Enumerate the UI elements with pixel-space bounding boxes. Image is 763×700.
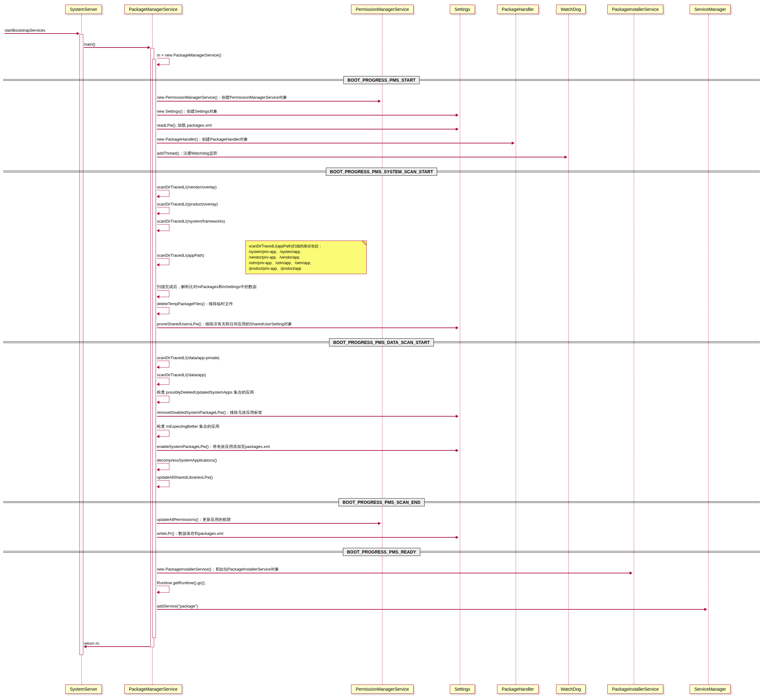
lifeline-watchdog <box>569 14 569 686</box>
msg-scan-compare: 扫描完成后，解析比对mPackages和mSettings中的数据 <box>157 284 257 297</box>
participant-watchdog-bot: WatchDog <box>556 684 586 694</box>
msg-scan-system-frameworks: scanDirTracedLI(/system/frameworks) <box>157 219 225 231</box>
participant-label: PackageManagerService <box>129 7 177 12</box>
msg-label: decompressSystemApplications() <box>157 458 217 462</box>
lifeline-svcmgr <box>708 14 709 686</box>
msg-scan-product-overlay: scanDirTracedLI(/product/overlay) <box>157 202 218 214</box>
participant-label: PackageInstallerService <box>612 7 659 12</box>
participant-label: SystemServer <box>70 687 97 692</box>
divider-pms-start: BOOT_PROGRESS_PMS_START <box>3 76 760 85</box>
msg-check-expecting: 检查 mExpectingBetter 集合的应用 <box>157 424 219 437</box>
msg-label: new Settings()：创建Settings对象 <box>157 109 458 114</box>
participant-label: PackageManagerService <box>129 687 177 692</box>
msg-addservice: addService("package") <box>157 604 707 610</box>
msg-label: startBootstrapServices <box>5 28 79 33</box>
msg-label: scanDirTracedLI(/vendor/overlay) <box>157 185 216 189</box>
participant-label: WatchDog <box>561 687 581 692</box>
participant-label: PermissionManagerService <box>356 687 409 692</box>
participant-settings-top: Settings <box>450 5 475 14</box>
divider-label: BOOT_PROGRESS_PMS_READY <box>343 548 420 556</box>
msg-gc: Runtime.getRuntime().gc(); <box>157 580 206 592</box>
msg-remove-disabled: removeDisabledSystemPackageLPw()：移除无效应用标… <box>157 410 458 417</box>
sequence-diagram: SystemServer PackageManagerService Permi… <box>3 3 760 697</box>
participant-systemserver-top: SystemServer <box>65 5 102 14</box>
participant-label: ServiceManager <box>694 687 726 692</box>
msg-label: scanDirTracedLI(/data/app-private) <box>157 355 219 360</box>
msg-scan-vendor-overlay: scanDirTracedLI(/vendor/overlay) <box>157 185 216 197</box>
msg-decompress: decompressSystemApplications() <box>157 458 217 470</box>
participant-label: PermissionManagerService <box>356 7 409 12</box>
msg-check-deleted: 检查 possiblyDeletedUpdatedSystemApps 集合的应… <box>157 389 254 403</box>
msg-readlpw: readLPw() :加载 packages.xml <box>157 123 458 130</box>
divider-data-scan-start: BOOT_PROGRESS_PMS_DATA_SCAN_START <box>3 338 760 348</box>
participant-installer-bot: PackageInstallerService <box>607 684 663 694</box>
msg-label: new PackageHandler()：创建PackageHandler对象 <box>157 137 514 142</box>
msg-label: m = new PackageManagerService() <box>157 53 221 58</box>
note-line: /system/priv-app、/system/app、 <box>249 249 363 255</box>
participant-label: WatchDog <box>561 7 581 12</box>
note-line: scanDirTracedLI(appPath)扫描的路径包括： <box>249 243 363 249</box>
participant-svcmgr-bot: ServiceManager <box>690 684 731 694</box>
divider-label: BOOT_PROGRESS_PMS_SCAN_END <box>338 498 425 506</box>
msg-return: return m; <box>84 641 150 647</box>
participant-label: Settings <box>454 7 470 12</box>
participant-label: PackageHandler <box>502 687 534 692</box>
msg-new-installer: new PackageInstallerService()：初始化Package… <box>157 567 632 573</box>
participant-pms-bot: PackageManagerService <box>124 684 182 694</box>
note-scan-paths: scanDirTracedLI(appPath)扫描的路径包括： /system… <box>246 241 367 274</box>
msg-label: addService("package") <box>157 604 707 608</box>
note-line: /odm/priv-app、/odm/app、/oem/app、 <box>249 260 363 266</box>
participant-label: SystemServer <box>70 7 97 12</box>
msg-label: main() <box>84 42 150 47</box>
msg-label: new PackageInstallerService()：初始化Package… <box>157 567 632 572</box>
msg-update-libs: updateAllSharedLibrariesLPw() <box>157 475 213 487</box>
msg-label: scanDirTracedLI(/system/frameworks) <box>157 219 225 223</box>
participant-installer-top: PackageInstallerService <box>607 5 663 14</box>
msg-startbootstrap: startBootstrapServices <box>5 28 79 34</box>
note-line: /product/priv-app、/product/app <box>249 266 363 271</box>
msg-label: scanDirTracedLI(/product/overlay) <box>157 202 218 206</box>
lifeline-installer <box>634 14 634 686</box>
participant-label: ServiceManager <box>694 7 726 12</box>
divider-scan-end: BOOT_PROGRESS_PMS_SCAN_END <box>3 498 760 508</box>
participant-svcmgr-top: ServiceManager <box>690 5 731 14</box>
msg-label: 检查 mExpectingBetter 集合的应用 <box>157 424 219 429</box>
lifeline-settings <box>460 14 460 686</box>
msg-new-permservice: new PermissionManagerService()：创建Permiss… <box>157 95 381 102</box>
participant-systemserver-bot: SystemServer <box>65 684 102 694</box>
msg-label: 检查 possiblyDeletedUpdatedSystemApps 集合的应… <box>157 389 254 395</box>
msg-enable-syspkg: enableSystemPackageLPw()：将有效应用添加至package… <box>157 444 458 451</box>
participant-permservice-bot: PermissionManagerService <box>351 684 414 694</box>
msg-prune-shared: pruneSharedUsersLPw()：移除没有关联任何应用的SharedU… <box>157 321 458 328</box>
participant-watchdog-top: WatchDog <box>556 5 586 14</box>
msg-label: return m; <box>84 641 150 646</box>
participant-label: PackageHandler <box>502 7 534 12</box>
divider-label: BOOT_PROGRESS_PMS_DATA_SCAN_START <box>329 338 434 347</box>
msg-label: addThread()：注册Watchdog监听 <box>157 150 567 156</box>
msg-label: scanDirTracedLI(appPath) <box>157 253 204 258</box>
msg-delete-temp: deleteTempPackageFiles()：移除临时文件 <box>157 301 233 314</box>
note-line: /vendor/priv-app、/vendor/app、 <box>249 255 363 260</box>
msg-label: readLPw() :加载 packages.xml <box>157 123 458 128</box>
msg-scan-apppath: scanDirTracedLI(appPath) <box>157 253 204 265</box>
divider-label: BOOT_PROGRESS_PMS_START <box>343 76 419 84</box>
msg-label: deleteTempPackageFiles()：移除临时文件 <box>157 301 233 307</box>
msg-update-perms: updateAllPermissions()：更新应用的权限 <box>157 517 381 524</box>
msg-scan-data-app: scanDirTracedLI(/data/app) <box>157 372 206 384</box>
participant-pkghandler-bot: PackageHandler <box>497 684 539 694</box>
msg-label: pruneSharedUsersLPw()：移除没有关联任何应用的SharedU… <box>157 321 458 327</box>
msg-writelpr: writeLPr()：数据保存到packages.xml <box>157 531 458 538</box>
participant-label: PackageInstallerService <box>612 687 659 692</box>
divider-label: BOOT_PROGRESS_PMS_SYSTEM_SCAN_START <box>326 168 437 176</box>
participant-label: Settings <box>454 687 470 692</box>
msg-label: scanDirTracedLI(/data/app) <box>157 372 206 377</box>
msg-label: removeDisabledSystemPackageLPw()：移除无效应用标… <box>157 410 458 416</box>
msg-label: writeLPr()：数据保存到packages.xml <box>157 531 458 536</box>
msg-label: Runtime.getRuntime().gc(); <box>157 580 206 585</box>
participant-pkghandler-top: PackageHandler <box>497 5 539 14</box>
msg-new-pms: m = new PackageManagerService() <box>157 53 221 65</box>
msg-label: enableSystemPackageLPw()：将有效应用添加至package… <box>157 444 458 450</box>
msg-label: new PermissionManagerService()：创建Permiss… <box>157 95 381 100</box>
participant-permservice-top: PermissionManagerService <box>351 5 414 14</box>
msg-main: main() <box>84 42 150 48</box>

Your objective:
What is needed is an exact output of the records above, with every picture left out.

Exercise response:
Enumerate the UI elements with pixel-space bounding boxes. Image is 763×700.
lifeline-watchdog <box>569 14 569 686</box>
msg-scan-compare: 扫描完成后，解析比对mPackages和mSettings中的数据 <box>157 284 257 297</box>
participant-watchdog-bot: WatchDog <box>556 684 586 694</box>
msg-scan-system-frameworks: scanDirTracedLI(/system/frameworks) <box>157 219 225 231</box>
participant-label: PackageManagerService <box>129 7 177 12</box>
msg-label: decompressSystemApplications() <box>157 458 217 462</box>
lifeline-svcmgr <box>708 14 709 686</box>
msg-scan-product-overlay: scanDirTracedLI(/product/overlay) <box>157 202 218 214</box>
participant-label: PackageInstallerService <box>612 7 659 12</box>
participant-label: SystemServer <box>70 687 97 692</box>
divider-pms-start: BOOT_PROGRESS_PMS_START <box>3 76 760 85</box>
msg-check-expecting: 检查 mExpectingBetter 集合的应用 <box>157 424 219 437</box>
msg-label: new Settings()：创建Settings对象 <box>157 109 458 114</box>
participant-label: PackageManagerService <box>129 687 177 692</box>
msg-addservice: addService("package") <box>157 604 707 610</box>
msg-label: startBootstrapServices <box>5 28 79 33</box>
msg-label: scanDirTracedLI(/vendor/overlay) <box>157 185 216 189</box>
participant-label: WatchDog <box>561 687 581 692</box>
participant-label: PermissionManagerService <box>356 687 409 692</box>
participant-settings-top: Settings <box>450 5 475 14</box>
divider-label: BOOT_PROGRESS_PMS_READY <box>343 548 420 556</box>
msg-gc: Runtime.getRuntime().gc(); <box>157 580 206 592</box>
msg-remove-disabled: removeDisabledSystemPackageLPw()：移除无效应用标… <box>157 410 458 417</box>
sequence-diagram: SystemServer PackageManagerService Permi… <box>3 3 760 697</box>
participant-systemserver-top: SystemServer <box>65 5 102 14</box>
participant-label: ServiceManager <box>694 687 726 692</box>
msg-label: scanDirTracedLI(/data/app-private) <box>157 355 219 360</box>
msg-scan-vendor-overlay: scanDirTracedLI(/vendor/overlay) <box>157 185 216 197</box>
msg-decompress: decompressSystemApplications() <box>157 458 217 470</box>
participant-label: PermissionManagerService <box>356 7 409 12</box>
msg-check-deleted: 检查 possiblyDeletedUpdatedSystemApps 集合的应… <box>157 389 254 403</box>
msg-readlpw: readLPw() :加载 packages.xml <box>157 123 458 130</box>
divider-data-scan-start: BOOT_PROGRESS_PMS_DATA_SCAN_START <box>3 338 760 348</box>
participant-installer-bot: PackageInstallerService <box>607 684 663 694</box>
msg-label: new PackageHandler()：创建PackageHandler对象 <box>157 137 514 142</box>
msg-label: m = new PackageManagerService() <box>157 53 221 58</box>
note-line: /system/priv-app、/system/app、 <box>249 249 363 255</box>
participant-label: WatchDog <box>561 7 581 12</box>
note-line: scanDirTracedLI(appPath)扫描的路径包括： <box>249 243 363 249</box>
participant-svcmgr-bot: ServiceManager <box>690 684 731 694</box>
divider-label: BOOT_PROGRESS_PMS_SCAN_END <box>338 498 425 506</box>
msg-return: return m; <box>84 641 150 647</box>
participant-label: Settings <box>454 7 470 12</box>
participant-label: PackageHandler <box>502 687 534 692</box>
msg-new-installer: new PackageInstallerService()：初始化Package… <box>157 567 632 573</box>
participant-pms-bot: PackageManagerService <box>124 684 182 694</box>
note-scan-paths: scanDirTracedLI(appPath)扫描的路径包括： /system… <box>246 241 367 274</box>
msg-label: addService("package") <box>157 604 707 608</box>
note-line: /odm/priv-app、/odm/app、/oem/app、 <box>249 260 363 266</box>
participant-label: SystemServer <box>70 7 97 12</box>
msg-label: main() <box>84 42 150 47</box>
msg-label: new PackageInstallerService()：初始化Package… <box>157 567 632 572</box>
msg-update-libs: updateAllSharedLibrariesLPw() <box>157 475 213 487</box>
msg-label: scanDirTracedLI(/system/frameworks) <box>157 219 225 223</box>
participant-installer-top: PackageInstallerService <box>607 5 663 14</box>
msg-startbootstrap: startBootstrapServices <box>5 28 79 34</box>
note-line: /product/priv-app、/product/app <box>249 266 363 271</box>
msg-label: scanDirTracedLI(/product/overlay) <box>157 202 218 206</box>
lifeline-installer <box>634 14 634 686</box>
participant-label: ServiceManager <box>694 7 726 12</box>
divider-scan-end: BOOT_PROGRESS_PMS_SCAN_END <box>3 498 760 508</box>
participant-svcmgr-top: ServiceManager <box>690 5 731 14</box>
msg-label: 检查 mExpectingBetter 集合的应用 <box>157 424 219 429</box>
lifeline-settings <box>460 14 460 686</box>
msg-new-permservice: new PermissionManagerService()：创建Permiss… <box>157 95 381 102</box>
participant-systemserver-bot: SystemServer <box>65 684 102 694</box>
msg-label: 检查 possiblyDeletedUpdatedSystemApps 集合的应… <box>157 389 254 395</box>
msg-enable-syspkg: enableSystemPackageLPw()：将有效应用添加至package… <box>157 444 458 451</box>
participant-permservice-bot: PermissionManagerService <box>351 684 414 694</box>
msg-prune-shared: pruneSharedUsersLPw()：移除没有关联任何应用的SharedU… <box>157 321 458 328</box>
participant-watchdog-top: WatchDog <box>556 5 586 14</box>
msg-label: return m; <box>84 641 150 646</box>
participant-label: PackageHandler <box>502 7 534 12</box>
divider-label: BOOT_PROGRESS_PMS_DATA_SCAN_START <box>329 338 434 347</box>
msg-label: addThread()：注册Watchdog监听 <box>157 150 567 156</box>
msg-label: scanDirTracedLI(appPath) <box>157 253 204 258</box>
msg-delete-temp: deleteTempPackageFiles()：移除临时文件 <box>157 301 233 314</box>
note-line: /vendor/priv-app、/vendor/app、 <box>249 255 363 260</box>
msg-label: readLPw() :加载 packages.xml <box>157 123 458 128</box>
msg-scan-apppath: scanDirTracedLI(appPath) <box>157 253 204 265</box>
divider-label: BOOT_PROGRESS_PMS_START <box>343 76 419 84</box>
msg-label: deleteTempPackageFiles()：移除临时文件 <box>157 301 233 307</box>
msg-update-perms: updateAllPermissions()：更新应用的权限 <box>157 517 381 524</box>
msg-scan-data-app: scanDirTracedLI(/data/app) <box>157 372 206 384</box>
participant-pkghandler-bot: PackageHandler <box>497 684 539 694</box>
msg-label: pruneSharedUsersLPw()：移除没有关联任何应用的SharedU… <box>157 321 458 327</box>
msg-writelpr: writeLPr()：数据保存到packages.xml <box>157 531 458 538</box>
participant-label: PackageInstallerService <box>612 687 659 692</box>
divider-label: BOOT_PROGRESS_PMS_SYSTEM_SCAN_START <box>326 168 437 176</box>
participant-label: Settings <box>454 687 470 692</box>
msg-label: scanDirTracedLI(/data/app) <box>157 372 206 377</box>
msg-label: removeDisabledSystemPackageLPw()：移除无效应用标… <box>157 410 458 416</box>
msg-label: writeLPr()：数据保存到packages.xml <box>157 531 458 536</box>
msg-label: Runtime.getRuntime().gc(); <box>157 580 206 585</box>
participant-pkghandler-top: PackageHandler <box>497 5 539 14</box>
msg-new-pms: m = new PackageManagerService() <box>157 53 221 65</box>
msg-label: enableSystemPackageLPw()：将有效应用添加至package… <box>157 444 458 450</box>
msg-label: new PermissionManagerService()：创建Permiss… <box>157 95 381 100</box>
participant-permservice-top: PermissionManagerService <box>351 5 414 14</box>
msg-main: main() <box>84 42 150 48</box>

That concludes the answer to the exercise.